Picked up a 6 pound Wild Scottish salmon Fillet this morning
Got her dry brining now. Will brine 8 hours and air dry over nite.
Put in smoker tomorrow. Smoke with Maple from my trees
I like to glaze With Real maple syrup.
I do this every year about this time. Big hit at holiday parties. Can’t wait.
Big dog
Loc: Bayshore, Long Island, New York
Ben Bragg wrote:
Picked up a 6 pound Wild Scottish salmon Fillet this morning
Got her dry brining now. Will brine 8 hours and air dry over nite.
Put in smoker tomorrow. Smoke with Maple from my trees
I like to glaze With Real maple syrup.
I do this every year about this time. Big hit at holiday parties. Can’t wait.
Wow, that sounds AWESOME!!
Huntm22
Loc: Northern Utah. - West Haven
Sounds fitting for the Thanksgiving time frame. Enjoy.
Gordon
Loc: Charleston South Carolina
Sounds delishes Ben
. Be careful with a holiday party. My wife cancelled our yearly Christmass party. Just Saying.

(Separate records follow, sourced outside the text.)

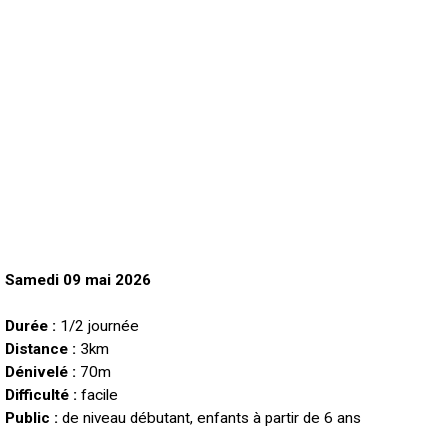
Samedi 09 mai 2026
Durée :
1/2 journée
Distance :
3km
Dénivelé :
70m
Difficulté :
facile
Public :
de niveau
débutant, enfants à partir de 6 ans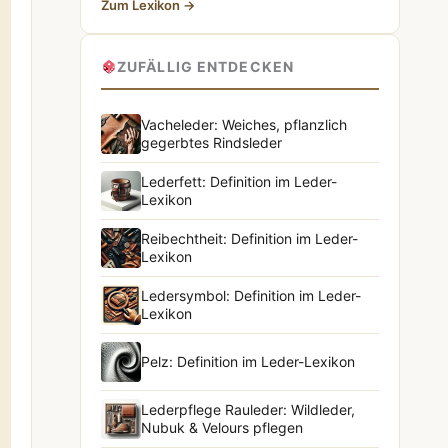
Zum Lexikon →
ZUFÄLLIG ENTDECKEN
Vacheleder: Weiches, pflanzlich
gegerbtes Rindsleder
Lederfett: Definition im Leder-
Lexikon
Reibechtheit: Definition im Leder-
Lexikon
Ledersymbol: Definition im Leder-
Lexikon
Pelz: Definition im Leder-Lexikon
Lederpflege Rauleder: Wildleder,
Nubuk & Velours pflegen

Yea it’s gonna be more of a drop it off kinda thing tjis year
flyguy
Loc: Lake Onalaska, Sunfish Capitol of the World!
Ben Bragg wrote:
Picked up a 6 pound Wild Scottish salmon Fillet this morning
Got her dry brining now. Will brine 8 hours and air dry over nite.
Put in smoker tomorrow. Smoke with Maple from my trees
I like to glaze With Real maple syrup.
I do this every year about this time. Big hit at holiday parties. Can’t wait.
He!!, Ben, I wouldn't give it way, I would eat that puppy all by myself. Just kidding, it's more fun to share with buddies. Tell me that I'm your buddy.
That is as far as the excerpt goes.